→ DATA FOR THE TASK:

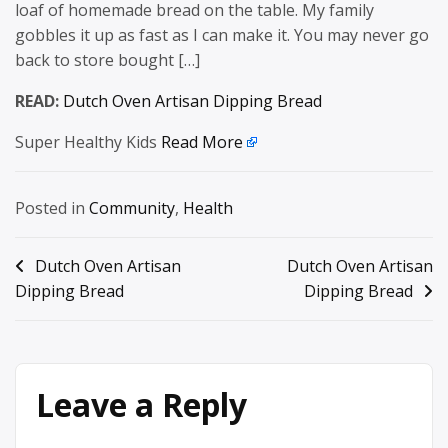
loaf of homemade bread on the table. My family
gobbles it up as fast as I can make it. You may never go
back to store bought […]
READ:
Dutch Oven Artisan Dipping Bread
Super Healthy Kids
Read More
Posted in
Community
,
Health
Post
Dutch Oven Artisan
Dutch Oven Artisan
Dipping Bread
Dipping Bread
navigation
Leave a Reply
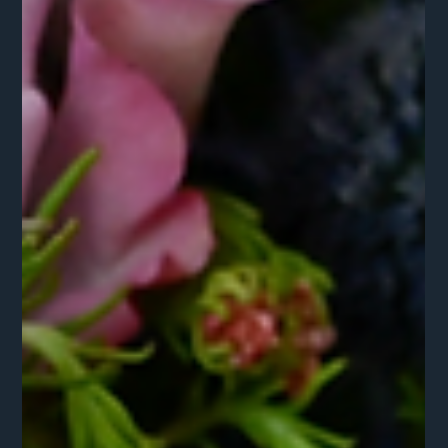
Sienna Hostetter
Mar 9
2 min read
The Ancestry of Objects: Custom
Environments with a Narrative
Don't just decorate for a season; curate a legacy. When you
lean into material intelligence, you secure a look that is
immune to trends.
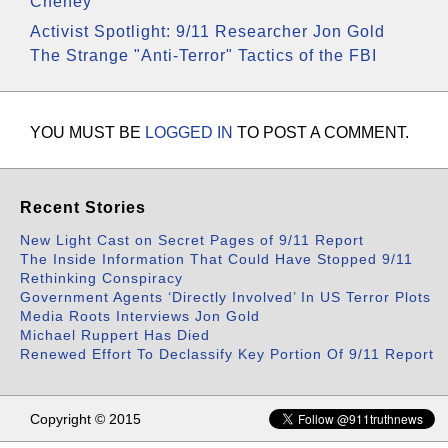
Cheney
Activist Spotlight: 9/11 Researcher Jon Gold
The Strange "Anti-Terror" Tactics of the FBI
YOU MUST BE
LOGGED IN
TO POST A COMMENT.
Recent Stories
New Light Cast on Secret Pages of 9/11 Report
The Inside Information That Could Have Stopped 9/11
Rethinking Conspiracy
Government Agents ‘Directly Involved’ In US Terror Plots
Media Roots Interviews Jon Gold
Michael Ruppert Has Died
Renewed Effort To Declassify Key Portion Of 9/11 Report
Copyright © 2015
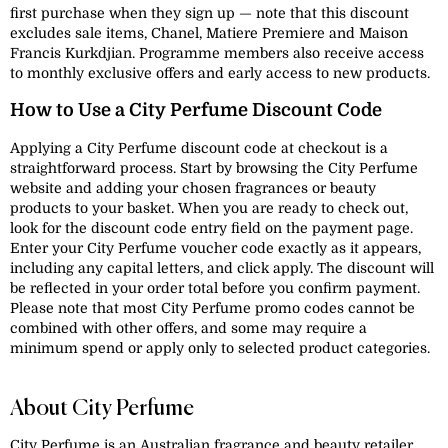
first purchase when they sign up — note that this discount
excludes sale items, Chanel, Matiere Premiere and Maison
Francis Kurkdjian. Programme members also receive access
to monthly exclusive offers and early access to new products.
How to Use a City Perfume Discount Code
Applying a City Perfume discount code at checkout is a
straightforward process. Start by browsing the City Perfume
website and adding your chosen fragrances or beauty
products to your basket. When you are ready to check out,
look for the discount code entry field on the payment page.
Enter your City Perfume voucher code exactly as it appears,
including any capital letters, and click apply. The discount will
be reflected in your order total before you confirm payment.
Please note that most City Perfume promo codes cannot be
combined with other offers, and some may require a
minimum spend or apply only to selected product categories.
About City Perfume
City Perfume is an Australian fragrance and beauty retailer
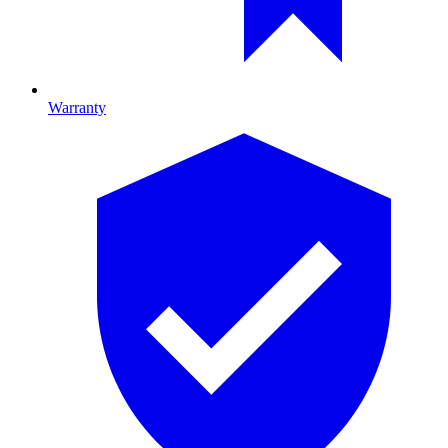
Warranty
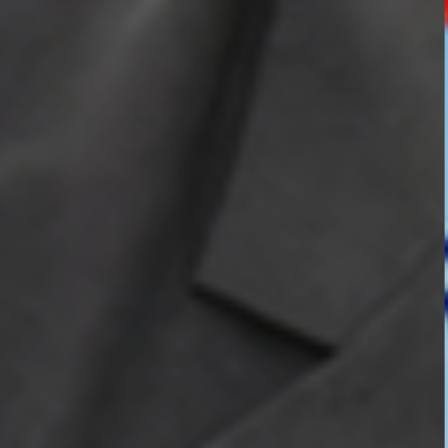
HOSTEL FACILITIES
EXPERIENCED STAFF
LIST OF STUDENT PLACED
PLACEMENTS
PLACEMENTS @ RPLLT
CAREER GUIDANCE AND COUNSELLING
STUDENT'S SPEAK
ALMUNI PLACEMENT
CONTACT PLACEMENT CELL
LIST OF RECRUITERS
PLACEMENT GALLERY
LIFE @ RPIIT
GALLERY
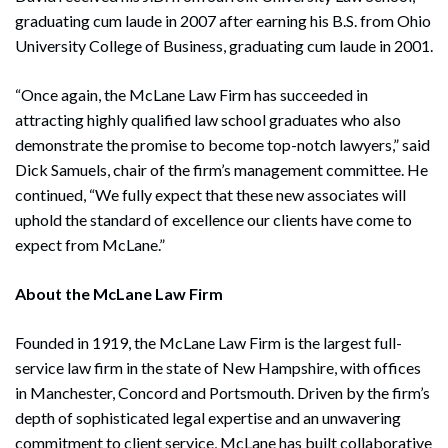
graduating cum laude in 2007 after earning his B.S. from Ohio
University College of Business, graduating cum laude in 2001.
“Once again, the McLane Law Firm has succeeded in
attracting highly qualified law school graduates who also
demonstrate the promise to become top-notch lawyers,” said
Dick Samuels, chair of the firm’s management committee. He
continued, “We fully expect that these new associates will
uphold the standard of excellence our clients have come to
expect from McLane.”
About the McLane Law Firm
Founded in 1919, the McLane Law Firm is the largest full-
service law firm in the state of New Hampshire, with offices
in Manchester, Concord and Portsmouth. Driven by the firm’s
depth of sophisticated legal expertise and an unwavering
commitment to client service, McLane has built collaborative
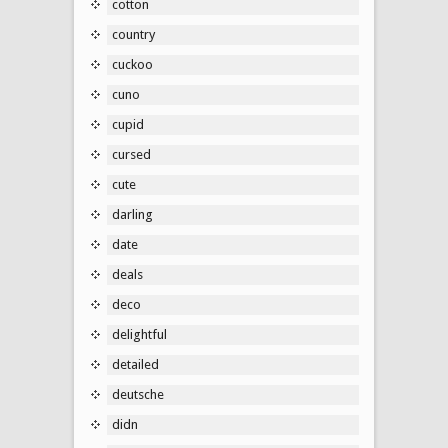
cotton
country
cuckoo
cuno
cupid
cursed
cute
darling
date
deals
deco
delightful
detailed
deutsche
didn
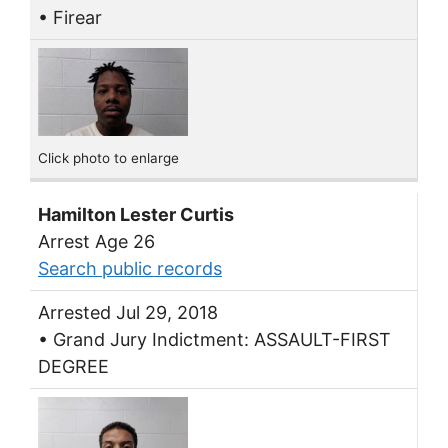
• Firear
Click photo to enlarge
Hamilton Lester Curtis
Arrest Age 26
Search public records
Arrested Jul 29, 2018
• Grand Jury Indictment: ASSAULT-FIRST
DEGREE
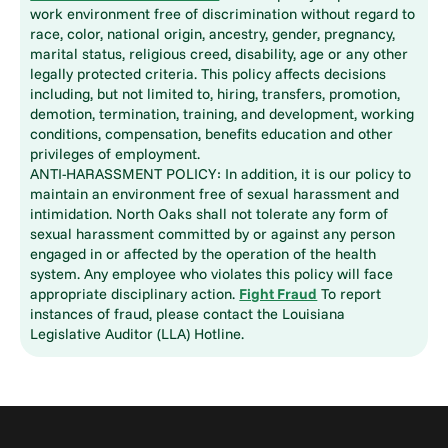
work environment free of discrimination without regard to
race, color, national origin, ancestry, gender, pregnancy,
marital status, religious creed, disability, age or any other
legally protected criteria. This policy affects decisions
including, but not limited to, hiring, transfers, promotion,
demotion, termination, training, and development, working
conditions, compensation, benefits education and other
privileges of employment.
ANTI-HARASSMENT POLICY: In addition, it is our policy to
maintain an environment free of sexual harassment and
intimidation. North Oaks shall not tolerate any form of
sexual harassment committed by or against any person
engaged in or affected by the operation of the health
system. Any employee who violates this policy will face
appropriate disciplinary action.
Fight Fraud
To report
instances of fraud, please contact the Louisiana
Legislative Auditor (LLA) Hotline.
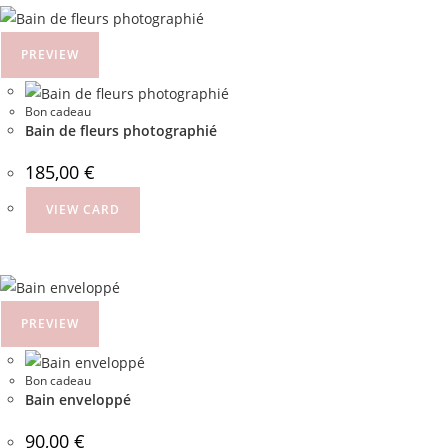
PREVIEW
Bon cadeau
Bain de fleurs photographié
185,00
€
VIEW CARD
PREVIEW
Bon cadeau
Bain enveloppé
90,00
€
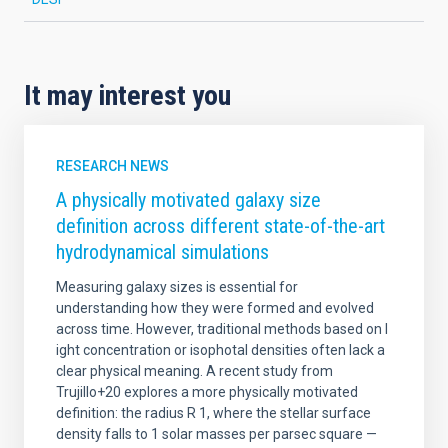
It may interest you
RESEARCH NEWS
A physically motivated galaxy size
definition across different state-of-the-art
hydrodynamical simulations
Measuring galaxy sizes is essential for
understanding how they were formed and evolved
across time. However, traditional methods based on l
ight concentration or isophotal densities often lack a
clear physical meaning. A recent study from
Trujillo+20 explores a more physically motivated
definition: the radius R 1, where the stellar surface
density falls to 1 solar masses per parsec square —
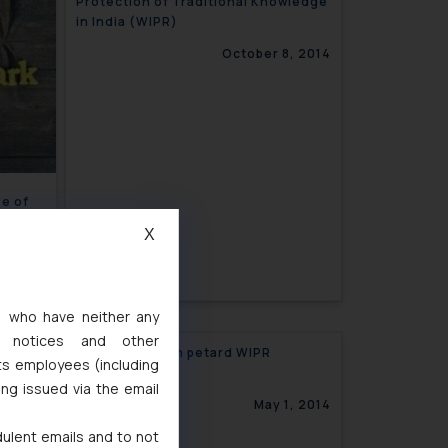
Protection of Traditional Knowledge
in India (WIPR)
October 8, 2014
se of
Mo’’
X
3, 2014
s, who have neither any
l notices and other
al
Hoist by its own petard WIPR
ts employees (including
ing issued via the email
7, 2014
May 1, 2014
dulent emails and to not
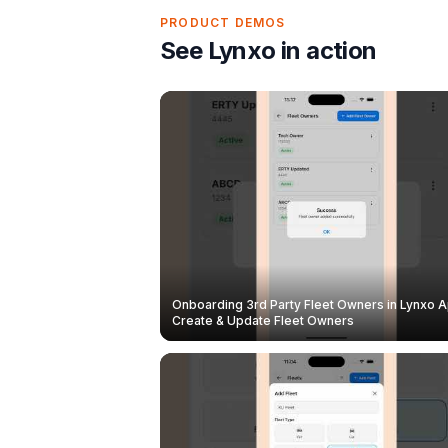
PRODUCT DEMOS
See Lynxo in action
Onboarding 3rd Party Fleet Owners in Lynxo A
Create & Update Fleet Owners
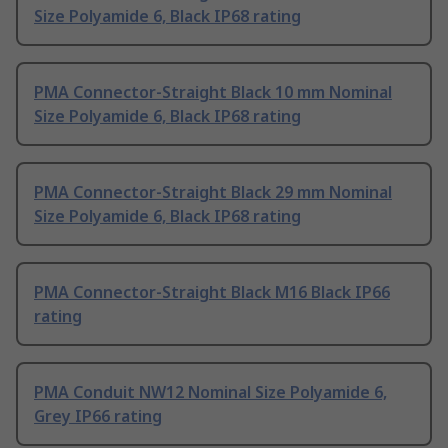
Size Polyamide 6, Black IP68 rating
PMA Connector-Straight Black 10 mm Nominal
Size Polyamide 6, Black IP68 rating
PMA Connector-Straight Black 29 mm Nominal
Size Polyamide 6, Black IP68 rating
PMA Connector-Straight Black M16 Black IP66
rating
PMA Conduit NW12 Nominal Size Polyamide 6,
Grey IP66 rating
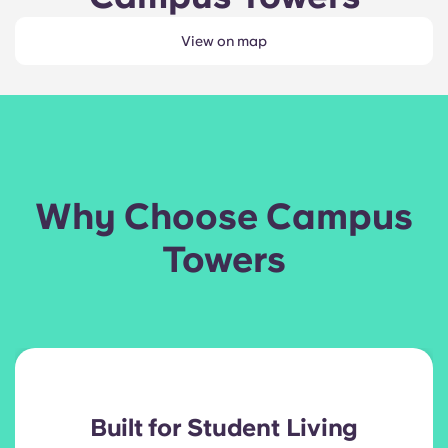
View on map
Why Choose Campus
Towers
Built for Student Living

→ WHAT IS EXPECTED:
Output a verbatim copy of all entries above; no pictures go in it.

→ RESULT OF THE TASK:
loaf of homemade bread on the table. My family
gobbles it up as fast as I can make it. You may never go
back to store bought […]
READ:
Dutch Oven Artisan Dipping Bread
Super Healthy Kids
Read More
Posted in
Community
,
Health
Post
Dutch Oven Artisan
Dutch Oven Artisan
Dipping Bread
Dipping Bread
navigation
Leave a Reply
Sienna Hostetter
Mar 9
2 min read
The Ancestry of Objects: Custom
Environments with a Narrative
Don't just decorate for a season; curate a legacy. When you
lean into material intelligence, you secure a look that is
immune to trends.
Cheney
Activist Spotlight: 9/11 Researcher Jon Gold
The Strange "Anti-Terror" Tactics of the FBI
YOU MUST BE
LOGGED IN
TO POST A COMMENT.
Recent Stories
New Light Cast on Secret Pages of 9/11 Report
The Inside Information That Could Have Stopped 9/11
Rethinking Conspiracy
Government Agents ‘Directly Involved’ In US Terror Plots
Media Roots Interviews Jon Gold
Michael Ruppert Has Died
Renewed Effort To Declassify Key Portion Of 9/11 Report
Copyright © 2015
first purchase when they sign up — note that this discount
excludes sale items, Chanel, Matiere Premiere and Maison
Francis Kurkdjian. Programme members also receive access
to monthly exclusive offers and early access to new products.
How to Use a City Perfume Discount Code
Applying a City Perfume discount code at checkout is a
straightforward process. Start by browsing the City Perfume
website and adding your chosen fragrances or beauty
products to your basket. When you are ready to check out,
look for the discount code entry field on the payment page.
Enter your City Perfume voucher code exactly as it appears,
including any capital letters, and click apply. The discount will
be reflected in your order total before you confirm payment.
Please note that most City Perfume promo codes cannot be
combined with other offers, and some may require a
minimum spend or apply only to selected product categories.
About City Perfume
City Perfume is an Australian fragrance and beauty retailer
Warranty
HOSTEL FACILITIES
EXPERIENCED STAFF
LIST OF STUDENT PLACED
PLACEMENTS
PLACEMENTS @ RPLLT
CAREER GUIDANCE AND COUNSELLING
STUDENT'S SPEAK
ALMUNI PLACEMENT
CONTACT PLACEMENT CELL
LIST OF RECRUITERS
PLACEMENT GALLERY
LIFE @ RPIIT
GALLERY
graduating cum laude in 2007 after earning his B.S. from Ohio
University College of Business, graduating cum laude in 2001.
“Once again, the McLane Law Firm has succeeded in
attracting highly qualified law school graduates who also
demonstrate the promise to become top-notch lawyers,” said
Dick Samuels, chair of the firm’s management committee. He
continued, “We fully expect that these new associates will
uphold the standard of excellence our clients have come to
expect from McLane.”
About the McLane Law Firm
Founded in 1919, the McLane Law Firm is the largest full-
service law firm in the state of New Hampshire, with offices
in Manchester, Concord and Portsmouth. Driven by the firm’s
depth of sophisticated legal expertise and an unwavering
commitment to client service, McLane has built collaborative
cotton
country
cuckoo
cuno
cupid
cursed
cute
darling
date
deals
deco
delightful
detailed
deutsche
didn
• Firear
Click photo to enlarge
Hamilton Lester Curtis
Arrest Age 26
Search public records
Arrested Jul 29, 2018
• Grand Jury Indictment: ASSAULT-FIRST
DEGREE
work environment free of discrimination without regard to
race, color, national origin, ancestry, gender, pregnancy,
marital status, religious creed, disability, age or any other
legally protected criteria. This policy affects decisions
including, but not limited to, hiring, transfers, promotion,
demotion, termination, training, and development, working
conditions, compensation, benefits education and other
privileges of employment.
ANTI-HARASSMENT POLICY: In addition, it is our policy to
maintain an environment free of sexual harassment and
intimidation. North Oaks shall not tolerate any form of
sexual harassment committed by or against any person
engaged in or affected by the operation of the health
system. Any employee who violates this policy will face
appropriate disciplinary action.
Fight Fraud
To report
instances of fraud, please contact the Louisiana
Legislative Auditor (LLA) Hotline.
PREVIEW
Bon cadeau
Bain de fleurs photographié
185,00
€
VIEW CARD
PREVIEW
Bon cadeau
Bain enveloppé
90,00
€
It may interest you
RESEARCH NEWS
A physically motivated galaxy size
definition across different state-of-the-art
hydrodynamical simulations
Measuring galaxy sizes is essential for
understanding how they were formed and evolved
across time. However, traditional methods based on l
ight concentration or isophotal densities often lack a
clear physical meaning. A recent study from
Trujillo+20 explores a more physically motivated
definition: the radius R 1, where the stellar surface
density falls to 1 solar masses per parsec square —
Protection of Traditional Knowledge
in India (WIPR)
October 8, 2014
se of
Mo’’
X
3, 2014
s, who have neither any
l notices and other
al
Hoist by its own petard WIPR
ts employees (including
ing issued via the email
7, 2014
May 1, 2014
dulent emails and to not
PRODUCT DEMOS
See Lynxo in action
Onboarding 3rd Party Fleet Owners in Lynxo A
Create & Update Fleet Owners
Size Polyamide 6, Black IP68 rating
PMA Connector-Straight Black 10 mm Nominal
Size Polyamide 6, Black IP68 rating
PMA Connector-Straight Black 29 mm Nominal
Size Polyamide 6, Black IP68 rating
PMA Connector-Straight Black M16 Black IP66
rating
PMA Conduit NW12 Nominal Size Polyamide 6,
Grey IP66 rating
View on map
Why Choose Campus
Towers
Built for Student Living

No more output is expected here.